C’è un che di etno-antropologico nel modo accurato in cui raccogliete le testimonianze, anche dal punto di vista musicale. I canti, le preghiere…
E’ una comunità molto musicale e non solo per la presenza di molti musicisti. Anche di valore, tra l’altro. C’era un anziano che aveva una tessera di riconoscimento come musicista tradizionale, non fosse stato rom magari avrebbe pubblicato dei dischi. E comunque come ha detto lei anche i canti religiosi, la musica diegetica, e poi radio, tv e telefonini. Si esprimono molto con le note. Abbiamo anche partecipato a delle loro feste e ballato con loro.
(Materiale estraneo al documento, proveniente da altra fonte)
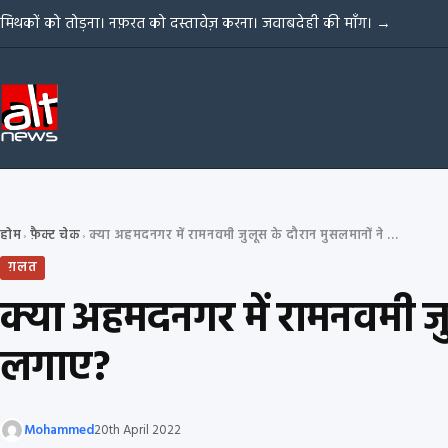
Skip to content
मिथकों को तोड़ना। नफ़रत को दस्तावेज़ करना। जवाबदेही की माँग।
→
होम
फ़ैक्ट चेक
क्या अहमदनगर में रामनवमी जुलूस के दौरान मुसलमानों ने पाकिस्तान समर्थक नारे लगाए?
›
›
ग़लत
क्या अहमदनगर में रामनवमी जु
लगाए?
Mohammed
20th April 2022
Cos’altro avete imparato, di loro?
Che in realtà la comunità sono molte comunità. C’è stress nella baraccopoli e situazioni diverse tra loro. Ci sono i più tradizionali e le schegge impazzite, in cerca di fortuna. Chiaramente c’è una lontananza culturale tra la nostra società e la loro, diventano facilmente un capro espiatorio in un contesto fragile come il nostro. Su questo gioca tantissimo una cattiva politica che invece di farsi portatrice di progresso e umanità alimenta questa distanza. Noi cerchiamo di creare un ponte, anche se fragile e sbilenco. Come le assi di legno che separano la città dalla baraccopoli. Il lavoro andrebbe fatto a lungo termine, non parlando alla pancia e nemmeno alla testa delle persone, ma all’anima e al cuore. Invece per ragioni elettorali che vanno come il vento si cavalca la paura. Ci sono anche secoli e secoli di discriminazioni alle spalle e ci vorrebbero altrettanti secoli per poterle sanare. Certo la via che si sta scegliendo non è la migliore. Pensiamo che il nostro mestiere possa essere utile, contribuendo a invertire la rotta.
Su quali punti si potrebbe fare leva?
Guardate il film. Ci sono gesti, discorsi e parole che parlano di argomenti universali: la vita, la morte, l’amore, ma anche cose più terrene come il cibo e il nutrimento. Sono problemi che appartengono a tutti. Lì possiamo trovarci e ritrovarci. Senza la pretesa di un’identificazione narrativa classica. Lo sguardo dei loro bambini è lo stesso dei nostri.
Il documentario ha una durata considerevole. 140 minuti. Puntate alla sala?
Sì, forse dovremo anche asciugarlo. Uscirà il 21 aprile con La Sarraz Pictures. Sicuramente faremo una proiezione a Torino per i protagonisti, alcuni ci chiamano ancora, anche dalla Romania.